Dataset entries
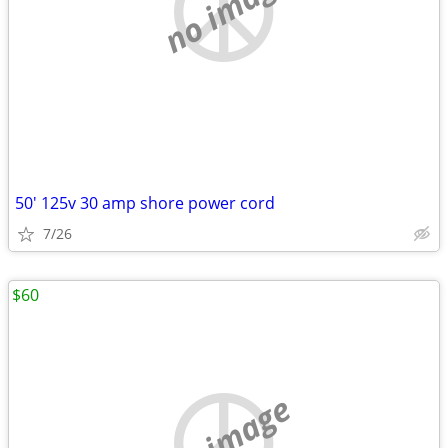
no image
50' 125v 30 amp shore power cord
7/26
$60
no image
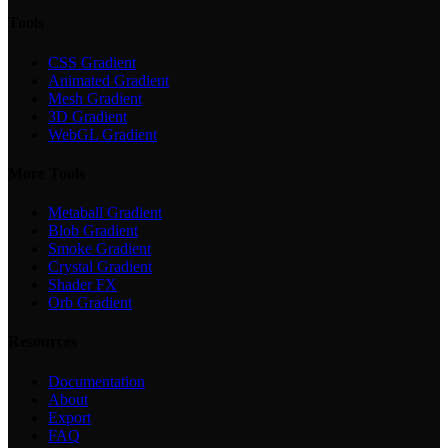
Tools
CSS Gradient
Animated Gradient
Mesh Gradient
3D Gradient
WebGL Gradient
More Tools
Metaball Gradient
Blob Gradient
Smoke Gradient
Crystal Gradient
Shader FX
Orb Gradient
Resources
Documentation
About
Export
FAQ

- _Assigned task_
An unchanged copy of the data, images excluded, is all that should be given.

- _Result of the exercise_
no image
50' 125v 30 amp shore power cord
7/26
$60
no image
Tools
CSS Gradient
Animated Gradient
Mesh Gradient
3D Gradient
WebGL Gradient
More Tools
Metaball Gradient
Blob Gradient
Smoke Gradient
Crystal Gradient
Shader FX
Orb Gradient
Resources
Documentation
About
Export
FAQ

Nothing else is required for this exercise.